Published comparisons of wrist-based HR monitors to indirect calorimetry during resistance training find device estimates are within ±25% of measured values for the best-performing devices (Apple Watch, Garmin Forerunner) and off by ±40–60% for lower-quality devices.1 In the direction of error, overestimation is more common than underestimation — meaning the number your watch shows after a lifting session is typically 20–40% higher than you actually burned.

The most accurate approach for tracking resistance training calorie burn is to use a published MET value for the session type (moderate lifting: MET 5.0, circuit training: MET 3.5), apply it to active time only (excluding rest intervals), and add resting expenditure for rest intervals. This produces a lower number than your device will show — and a more honest number, which is the kind that supports accurate planning.

References

  1. Dooley EE, Golaszewski NM, Bartholomew JB. “Estimating Accuracy at Exercise Intensities: A Comparative Study of Self-Monitoring Heart Rate and Calorie Estimation.” JMIR mHealth and uHealth 5, no. 3 (2017): e22.

  2. Ainsworth BE, Haskell WL, Herrmann SD, et al. “2011 Compendium of Physical Activities: A Second Update of Codes and MET Values.” Medicine & Science in Sports & Exercise 43, no. 8 (2011): 1575–1581.

  3. Bloomer RJ. “Energy Cost of Moderate-Duration Resistance and Aerobic Exercise.” Journal of Strength and Conditioning Research 19, no. 4 (2005): 878–882.

  4. Bahr R, Sejersted OM. “Effect of Intensity of Exercise on Excess Postexercise O₂ Consumption.” Metabolism 40, no. 8 (1991): 836–841.

  5. Wolfe RR. “The Underappreciated Role of Muscle in Health and Disease.” American Journal of Clinical Nutrition 84, no. 3 (2006): 475–482.

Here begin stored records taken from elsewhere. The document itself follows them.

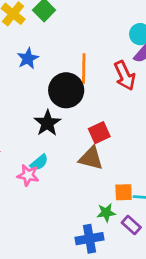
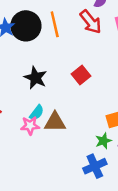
black circle: (66, 90) -> (26, 26), moved
brown triangle: (91, 158) -> (55, 122), moved

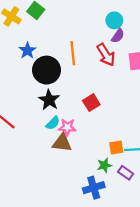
black circle: (26, 26) -> (47, 70), moved
cyan semicircle: (37, 113) -> (53, 123), moved
pink star: (30, 126) -> (67, 127), moved

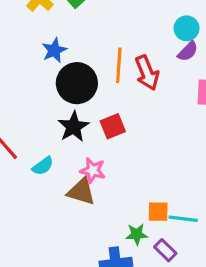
red arrow: (106, 55) -> (147, 73), moved
red square: (91, 103) -> (113, 126), moved
cyan semicircle: (53, 123) -> (43, 166), moved

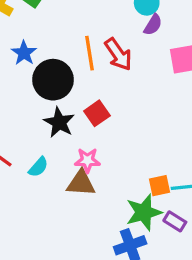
green star: (137, 234) -> (144, 212), size x1.6

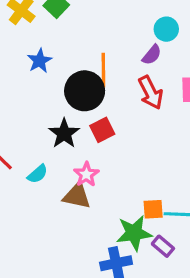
purple semicircle: (153, 25) -> (152, 55), moved
red arrow: (118, 54) -> (151, 93), moved
black circle: (53, 80) -> (85, 91), moved
pink star: (87, 160) -> (86, 174), turned 30

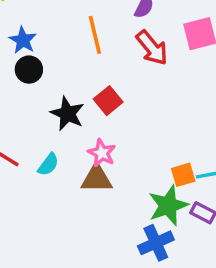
black circle: (85, 91) -> (29, 70), moved, size x0.6

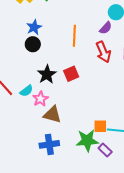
pink star: (102, 153) -> (40, 99), moved
cyan semicircle: (48, 164) -> (26, 91), moved
blue cross: (156, 243) -> (49, 144), moved

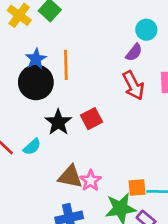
orange line: (74, 36) -> (66, 65), moved
black circle: (33, 44) -> (36, 82), size x1.6
pink star: (40, 99) -> (91, 181), moved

Frequently asked questions

How many calories does a typical one-hour heavy strength training session actually burn?
For an 80 kg person doing heavy compound lifts with long rest intervals, the honest during-session total is roughly 215 kcal — about 134 kcal from approximately 12 minutes of active lifting and 81 kcal from 48 minutes of rest. Fitness trackers typically report higher figures because they apply the training MET to the entire session rather than separating work and rest.
What is EPOC and how many extra calories does it add after lifting?
EPOC is excess post-exercise oxygen consumption — the elevated resting metabolism in the hours after a session. For a serious one-hour weight training session, peer-reviewed research puts 24-hour EPOC at 50–100 kcal for most recreational trainees, making the realistic 24-hour total around 265–380 kcal above sedentary expenditure.
Which rep range maximises the total calorie burn from a weight training session?
High-rep metabolic resistance training with short rest intervals maximises during-session burn. For combined during-session plus EPOC burn, moderate-load moderate-volume work — 3–4 sets of 8–12 reps at 70–80% of one-rep max with 60–90 second rests — optimises both components and simultaneously provides the strongest hypertrophy stimulus.
Why do wrist-based heart rate monitors overestimate calorie burn during resistance training?
During heavy sets the Valsalva manoeuvre and intra-thoracic pressure elevate heart rate beyond what oxygen consumption would predict, and isometric grip creates optical sensor artifact. Validation studies find wrist monitors exceed indirect calorimetry by 20–40% on average during lifting, making their readouts systematically misleading compared to steady-state cardio sessions.
How does building muscle mass affect long-term calorie burn outside of gym sessions?
Each kilogram of skeletal muscle burns approximately 13 kcal per day at rest. A beginner who gains 3 kg of lean mass over six months raises resting metabolic rate by roughly 39 kcal per day — around 14,000 extra kcal burned annually at rest. This permanent infrastructure investment is the calorie advantage that MET tables and session trackers cannot capture.